Class HxmlTokeniser
java.lang.Object
|
+----HxmlTokeniser
- public class HxmlTokeniser
- extends Object
A StringTokenizer like, XML/HTML parser.
I did make use of some Aelfred ideas, especially the nice way that the parsing was
carried out, but generally apart from some method naming and small pieces of code/logic
I utilised, this parser is different, more based on my original HtmlStreamTokenizer, which
is implemented along the lines of java.util.StringTokenizer.
Note: Tag, Entity, ProcessingInstruction and Function names must be of the following form:
First char: ('_'|':'|[a-zA-Z])
The rest: ('_'|'.'|[a-zA-Z0-9])
At this point even though this parser is written to correctly recognise and return COMMENT, CDATA and PI
the default is to parse them, but then to put them into the dataBuffer as normal text. This is controlled
by three private boolean variables. (ignoreComments, ignoreCData, ignorePI)
- Recognises
- &entity;
- <Start Tag>
- <Empty Tag/>
- </End Tag>
- $function(...)
If you define tags for the parser to look for, it will not find any &entity; or $function(...) tags
inside the tags. The same goes if you specify that the parser should look for Program Instructions
or CDATA sections. Nothing will be be returned from inside the instructions.

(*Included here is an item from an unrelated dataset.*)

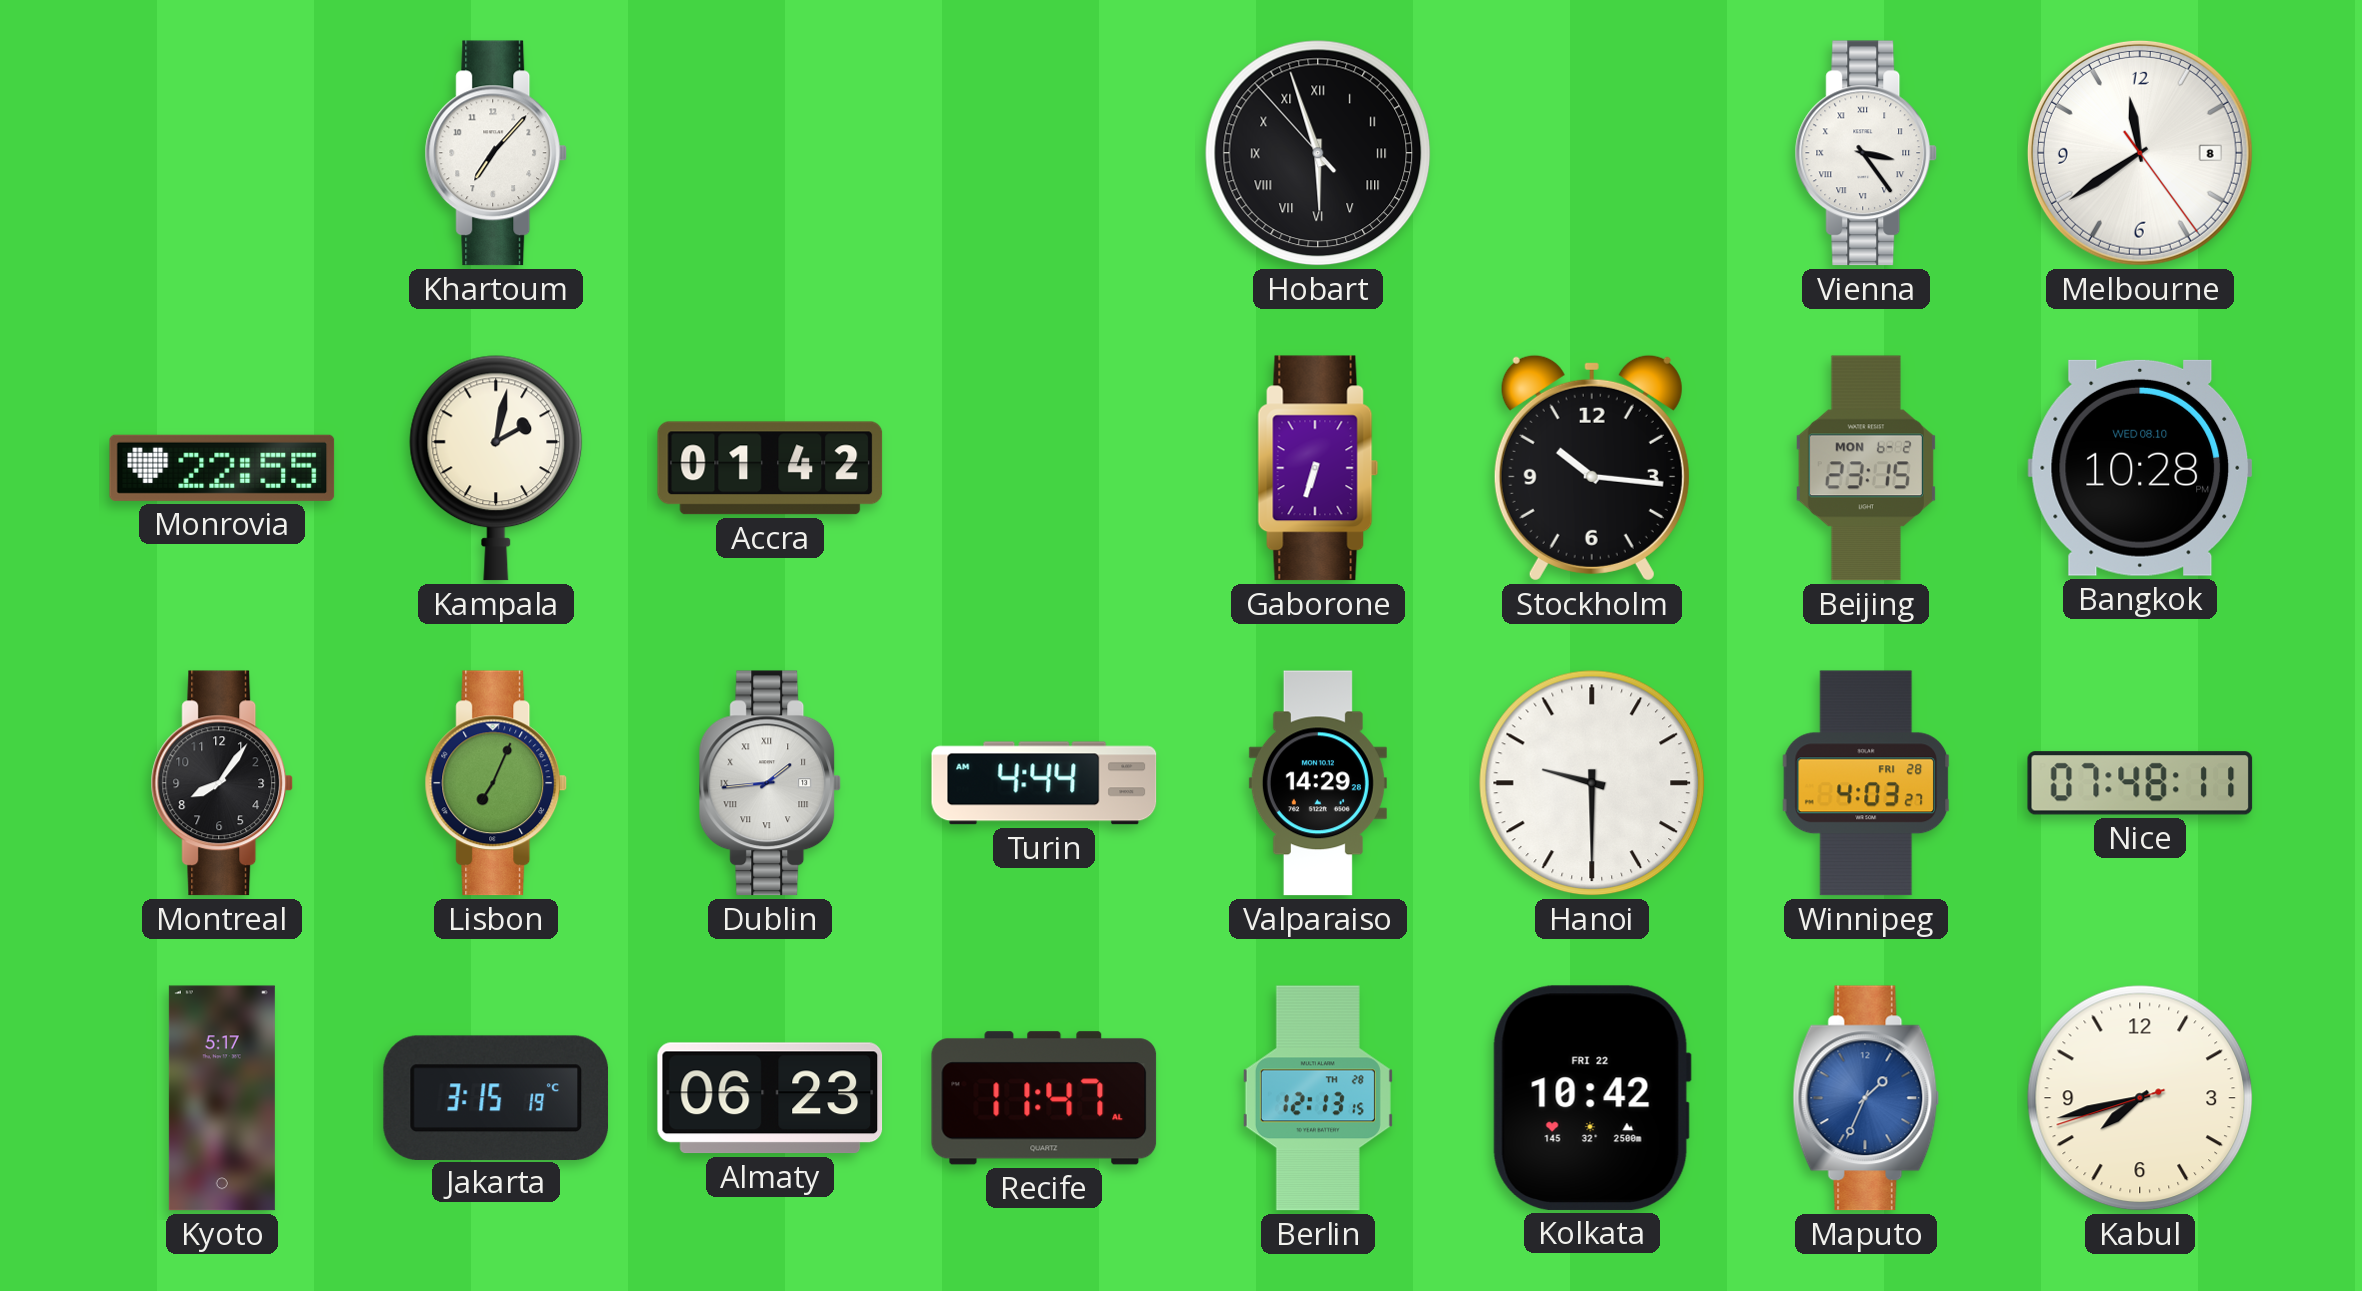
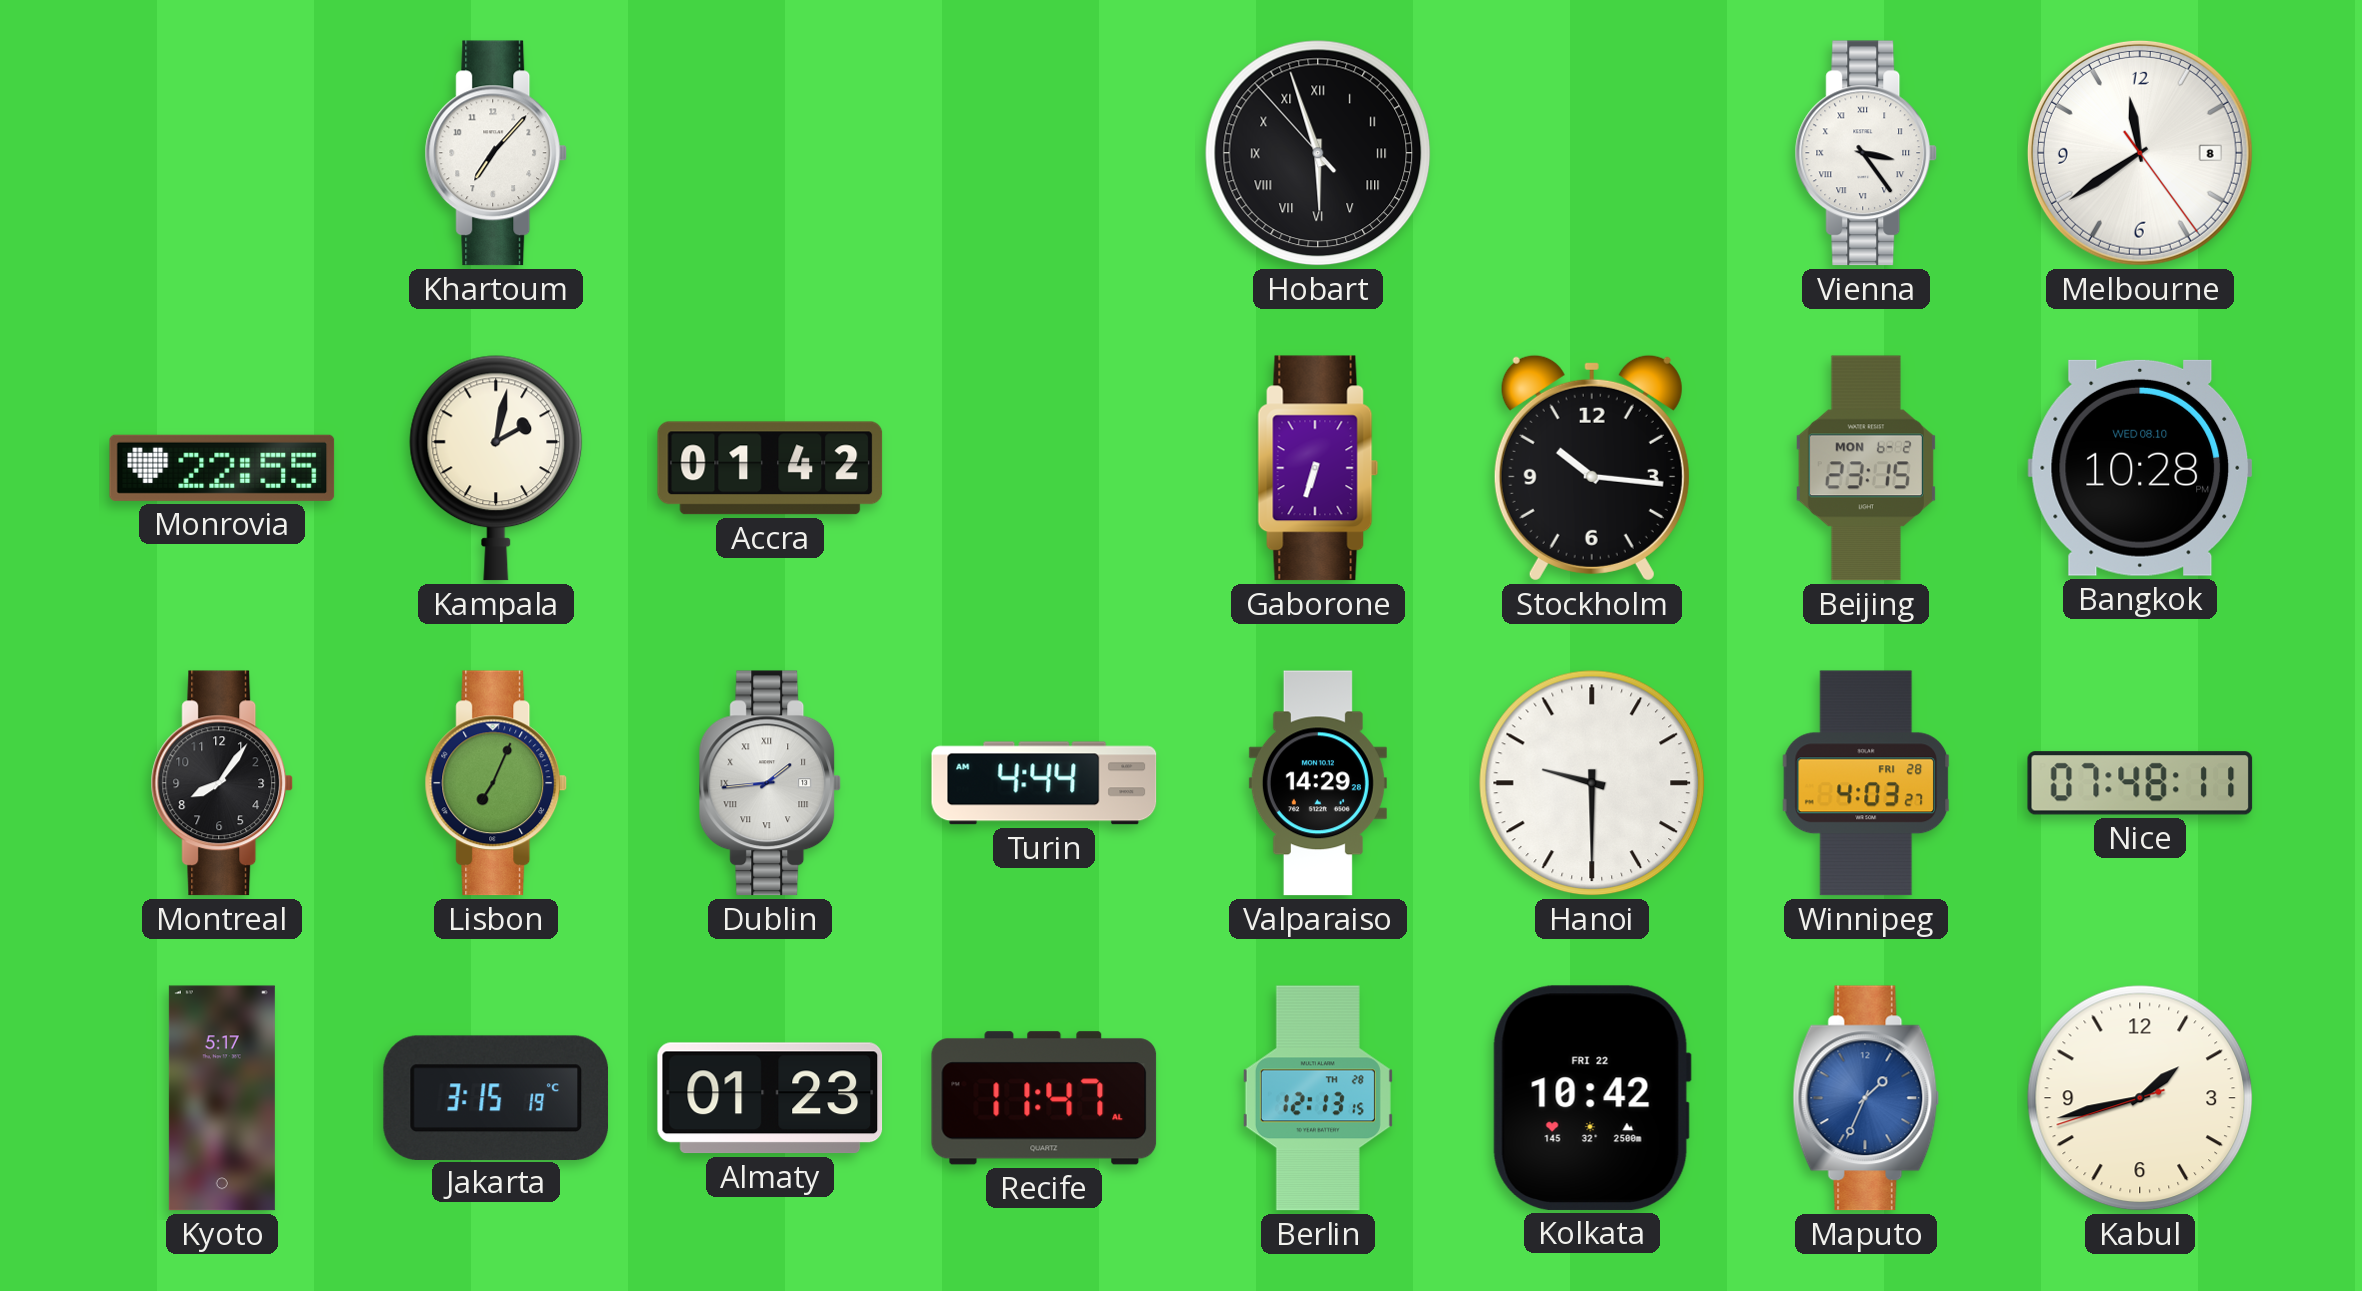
Almaty: 06:23 -> 01:23
Kabul: 7:42 -> 1:42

Copyright (C)2001 Jason Pell.
This program is free software; you can redistribute it and/or
modify it under the terms of the GNU General Public License
as published by the Free Software Foundation; either version 2
of the License, or (at your option) any later version.
This program is distributed in the hope that it will be useful,
but WITHOUT ANY WARRANTY; without even the implied warranty of
MERCHANTABILITY or FITNESS FOR A PARTICULAR PURPOSE. See the
GNU General Public License for more details.
You should have received a copy of the GNU General Public License
along with this program; if not, write to the Free Software
Foundation, Inc., 59 Temple Place - Suite 330, Boston, MA 02111-1307, USA.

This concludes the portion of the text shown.